One example of a problem amenable to GPU execution is rendering an image to a screen. In fact, as the name Graphics Processing Unit suggests, this was the very problem GPUs were developed to solve. When rendering, the color of each pixel can be computed relatively independently, based on depth and texture information; each core of the GPU can thus be working on a handful of pixels at a time, all in parallel, significantly speeding up the process.

An entire problem domain that is well-suited for GPU execution is linear algebra.

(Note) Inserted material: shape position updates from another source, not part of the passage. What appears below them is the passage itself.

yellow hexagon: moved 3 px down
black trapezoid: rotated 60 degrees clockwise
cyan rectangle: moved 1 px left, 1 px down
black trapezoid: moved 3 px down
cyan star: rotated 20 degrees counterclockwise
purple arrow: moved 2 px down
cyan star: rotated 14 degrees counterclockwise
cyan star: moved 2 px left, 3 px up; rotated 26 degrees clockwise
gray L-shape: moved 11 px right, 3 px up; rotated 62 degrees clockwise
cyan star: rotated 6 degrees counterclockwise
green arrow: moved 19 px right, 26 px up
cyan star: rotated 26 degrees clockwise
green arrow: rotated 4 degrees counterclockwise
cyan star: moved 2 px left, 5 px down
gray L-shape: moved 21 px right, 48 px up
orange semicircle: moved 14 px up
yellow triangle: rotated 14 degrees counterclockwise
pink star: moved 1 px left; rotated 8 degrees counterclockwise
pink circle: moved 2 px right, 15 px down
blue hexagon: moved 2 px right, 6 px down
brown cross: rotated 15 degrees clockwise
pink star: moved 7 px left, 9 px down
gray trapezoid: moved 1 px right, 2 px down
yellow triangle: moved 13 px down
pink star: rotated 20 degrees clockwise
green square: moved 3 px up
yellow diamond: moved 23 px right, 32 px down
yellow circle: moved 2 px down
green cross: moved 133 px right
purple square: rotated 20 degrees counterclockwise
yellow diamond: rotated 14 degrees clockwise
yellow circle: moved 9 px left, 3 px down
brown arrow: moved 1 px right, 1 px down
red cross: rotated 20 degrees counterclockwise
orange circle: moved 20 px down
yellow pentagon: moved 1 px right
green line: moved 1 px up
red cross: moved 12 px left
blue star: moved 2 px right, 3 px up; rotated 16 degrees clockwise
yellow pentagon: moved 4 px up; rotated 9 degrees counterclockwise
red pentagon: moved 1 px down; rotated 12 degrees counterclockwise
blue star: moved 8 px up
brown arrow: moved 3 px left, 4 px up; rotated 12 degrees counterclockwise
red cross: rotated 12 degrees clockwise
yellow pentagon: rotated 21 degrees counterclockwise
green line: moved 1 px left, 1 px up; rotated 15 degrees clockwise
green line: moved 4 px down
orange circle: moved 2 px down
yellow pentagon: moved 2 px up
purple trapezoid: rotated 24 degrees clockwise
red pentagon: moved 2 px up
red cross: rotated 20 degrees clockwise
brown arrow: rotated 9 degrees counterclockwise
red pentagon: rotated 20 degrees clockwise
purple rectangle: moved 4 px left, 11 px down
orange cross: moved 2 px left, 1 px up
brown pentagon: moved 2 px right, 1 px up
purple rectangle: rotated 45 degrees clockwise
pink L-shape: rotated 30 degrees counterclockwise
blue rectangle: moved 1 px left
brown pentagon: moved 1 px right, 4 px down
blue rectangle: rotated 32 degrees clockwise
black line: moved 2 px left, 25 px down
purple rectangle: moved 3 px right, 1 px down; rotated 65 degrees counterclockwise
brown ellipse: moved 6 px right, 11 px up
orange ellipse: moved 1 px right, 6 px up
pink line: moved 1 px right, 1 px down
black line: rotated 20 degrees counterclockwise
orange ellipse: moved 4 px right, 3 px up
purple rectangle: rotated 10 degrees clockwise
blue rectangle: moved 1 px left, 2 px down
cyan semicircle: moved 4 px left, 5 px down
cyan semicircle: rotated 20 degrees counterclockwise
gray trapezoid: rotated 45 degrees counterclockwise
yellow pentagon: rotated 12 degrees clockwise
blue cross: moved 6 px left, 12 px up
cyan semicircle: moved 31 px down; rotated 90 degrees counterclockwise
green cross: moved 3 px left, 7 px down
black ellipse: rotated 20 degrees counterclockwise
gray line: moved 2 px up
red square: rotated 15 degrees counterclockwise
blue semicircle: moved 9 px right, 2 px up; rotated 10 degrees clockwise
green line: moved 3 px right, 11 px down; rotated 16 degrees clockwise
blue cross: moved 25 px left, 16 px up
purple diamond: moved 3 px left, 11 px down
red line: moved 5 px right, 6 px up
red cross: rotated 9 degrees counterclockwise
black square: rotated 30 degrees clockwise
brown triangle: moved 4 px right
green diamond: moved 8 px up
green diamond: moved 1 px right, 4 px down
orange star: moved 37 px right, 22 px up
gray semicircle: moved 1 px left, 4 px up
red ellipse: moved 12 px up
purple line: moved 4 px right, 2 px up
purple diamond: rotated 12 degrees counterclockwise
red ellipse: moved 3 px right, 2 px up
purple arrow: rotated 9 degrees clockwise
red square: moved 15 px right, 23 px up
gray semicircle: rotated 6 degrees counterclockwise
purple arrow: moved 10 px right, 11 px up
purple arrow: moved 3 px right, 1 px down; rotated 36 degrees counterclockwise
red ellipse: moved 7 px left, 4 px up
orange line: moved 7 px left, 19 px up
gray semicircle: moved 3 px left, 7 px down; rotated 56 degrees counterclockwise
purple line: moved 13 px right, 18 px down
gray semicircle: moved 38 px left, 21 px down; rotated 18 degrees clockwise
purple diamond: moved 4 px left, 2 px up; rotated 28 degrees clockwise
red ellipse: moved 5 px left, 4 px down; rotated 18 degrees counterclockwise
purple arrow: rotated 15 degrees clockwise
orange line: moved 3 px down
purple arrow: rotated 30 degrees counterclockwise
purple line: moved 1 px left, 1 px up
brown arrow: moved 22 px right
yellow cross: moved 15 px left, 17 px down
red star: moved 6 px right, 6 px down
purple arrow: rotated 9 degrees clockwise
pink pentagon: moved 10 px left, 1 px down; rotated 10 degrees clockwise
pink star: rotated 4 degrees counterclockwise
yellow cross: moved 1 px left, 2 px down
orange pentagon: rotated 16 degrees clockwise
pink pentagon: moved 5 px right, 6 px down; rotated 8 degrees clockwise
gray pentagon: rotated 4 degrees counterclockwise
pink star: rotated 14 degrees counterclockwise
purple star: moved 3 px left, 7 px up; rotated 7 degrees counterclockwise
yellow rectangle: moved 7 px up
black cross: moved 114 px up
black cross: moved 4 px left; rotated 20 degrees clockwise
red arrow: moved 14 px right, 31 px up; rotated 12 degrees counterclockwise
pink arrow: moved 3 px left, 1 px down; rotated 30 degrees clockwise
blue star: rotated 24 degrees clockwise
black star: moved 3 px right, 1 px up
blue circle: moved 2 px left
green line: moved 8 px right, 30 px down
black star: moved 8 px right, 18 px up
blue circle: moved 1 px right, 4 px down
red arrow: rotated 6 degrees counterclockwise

In matrix multiplication, for example, each cell in the output matrix can be computed independently from all the other cells; once again, this means that each GPU core can be working on a handful of cells in parallel. Many things, including neural networks, can be formulated in terms of matrix operations; fast linear algebra leads to faster machine learning models.

The descriptions above should give you a taste of what can be done with GPUs. The next obvious question is how we can do all this with Chapel. This brings us to the topic of this blog: getting Chapel to run code on the GPU.